PEGASYS should be used with extreme caution in patients who report a history of depression. Neuropsychiatric adverse events observed with alpha interferon treatment include relapse of drug addiction, drug overdose, aggressive behavior, psychoses, hallucinations, bipolar disorders and mania.
Physicians should monitor all patients for evidence of depression and other psychiatric symptoms. Patients should be advised to report any sign or symptom of depression or suicidal ideation to their prescribing physicians. In severe cases, therapy should be stopped immediately and psychiatric intervention instituted (see ADVERSE REACTIONS and DOSAGE AND ADMINISTRATION).
Bone Marrow Toxicity
PEGASYS suppresses bone marrow function and may result in severe cytopenias. Very rarely alpha interferons may be associated with aplastic anemia. It is advised that complete blood counts (CBC) be obtained pre-treatment and monitored routinely during therapy (see PRECAUTIONS: Laboratory Tests).

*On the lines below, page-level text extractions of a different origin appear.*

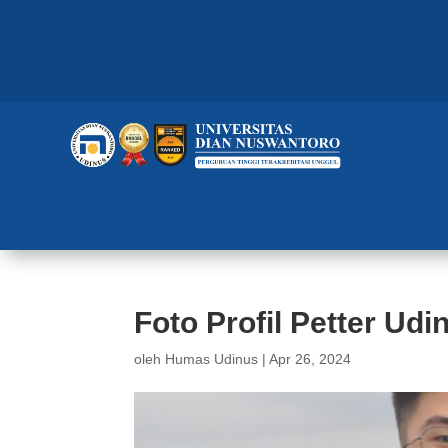
Foto Profil Petter Udi
oleh
Humas Udinus
|
Apr 26, 2024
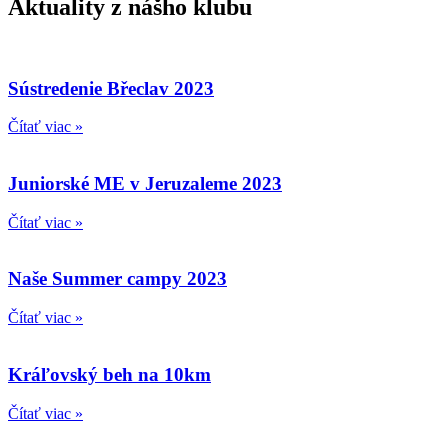
Aktuality z nášho klubu
Sústredenie Břeclav 2023
Čítať viac »
Juniorské ME v Jeruzaleme 2023
Čítať viac »
Naše Summer campy 2023
Čítať viac »
Kráľovský beh na 10km
Čítať viac »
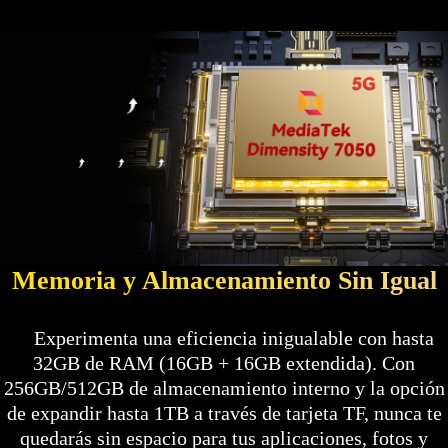
Memoria y Almacenamiento Sin Igual
Experimenta una eficiencia inigualable con hasta
32GB de RAM (16GB + 16GB extendida). Con
256GB/512GB de almacenamiento interno y la opción
de expandir hasta 1TB a través de tarjeta TF, nunca te
quedarás sin espacio para tus aplicaciones, fotos y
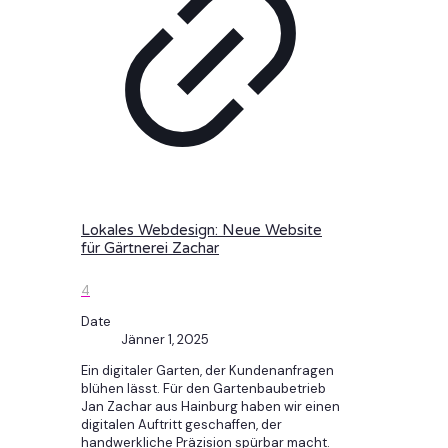
Lokales Webdesign: Neue Website
für Gärtnerei Zachar
4
Date
Jänner 1, 2025
Ein digitaler Garten, der Kundenanfragen
blühen lässt. Für den Gartenbaubetrieb
Jan Zachar aus Hainburg haben wir einen
digitalen Auftritt geschaffen, der
handwerkliche Präzision spürbar macht.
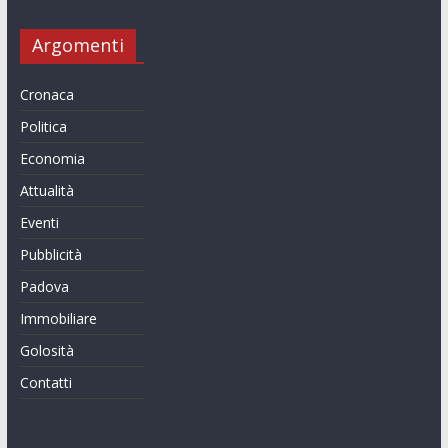
Argomenti
Cronaca
Politica
Economia
Attualità
Eventi
Pubblicità
Padova
Immobiliare
Golosità
Contatti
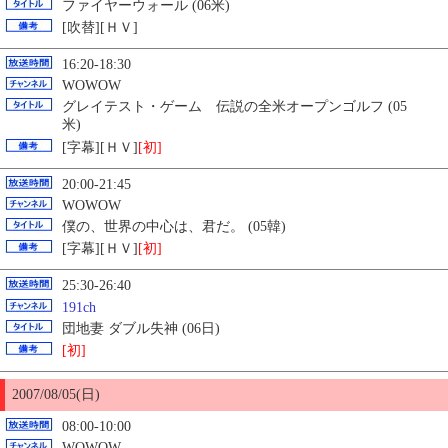
ファイヤーウォール (06米)
[吹替][ＨＶ]
16:20-18:30
WOWOW
グレイテスト・ゲーム 伝説の全米オープンゴルフ (05
米)
[字幕][ＨＶ]
[初]
20:00-21:45
WOWOW
僕の、世界の中心は、君だ。 (05韓)
[字幕][ＨＶ]
[初]
25:30-26:40
191ch
団地妻 ダブル失神 (06日)
[初]
2007/08/
05
(日)
08:00-10:00
WOWOW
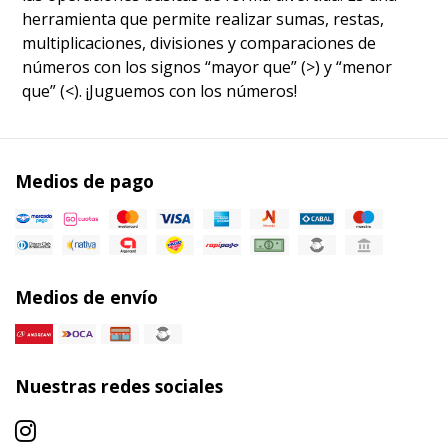
herramienta que permite realizar sumas, restas,
multiplicaciones, divisiones y comparaciones de
números con los signos “mayor que” (>) y “menor
que” (<). ¡Juguemos con los números!
Medios de pago
Medios de envío
Nuestras redes sociales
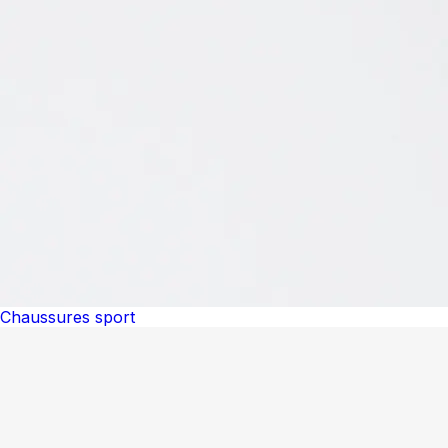
Chaussures sport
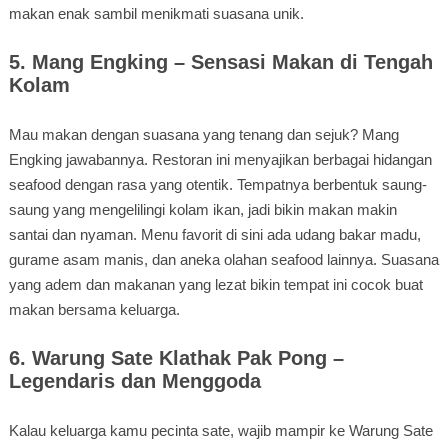
makan enak sambil menikmati suasana unik.
5. Mang Engking – Sensasi Makan di Tengah
Kolam
Mau makan dengan suasana yang tenang dan sejuk? Mang
Engking jawabannya. Restoran ini menyajikan berbagai hidangan
seafood dengan rasa yang otentik. Tempatnya berbentuk saung-
saung yang mengelilingi kolam ikan, jadi bikin makan makin
santai dan nyaman. Menu favorit di sini ada udang bakar madu,
gurame asam manis, dan aneka olahan seafood lainnya. Suasana
yang adem dan makanan yang lezat bikin tempat ini cocok buat
makan bersama keluarga.
6. Warung Sate Klathak Pak Pong –
Legendaris dan Menggoda
Kalau keluarga kamu pecinta sate, wajib mampir ke Warung Sate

PEGASYS should be used with caution in patients with baseline neutrophil counts <1500 cells/mm3, with baseline platelet counts <90,000 cells/mm3 or baseline hemoglobin <10 g/dL. PEGASYS therapy should be discontinued, at least temporarily, in patients who develop severe decreases in neutrophil and/or platelet counts (see DOSAGE AND ADMINISTRATION: Dose Modifications).
PEGASYS should be administered with caution to patients with preexisting cardiac disease.
Information for Patients
Patients who develop dizziness, confusion, somnolence, and fatigue should be cautioned to avoid driving or operating machinery.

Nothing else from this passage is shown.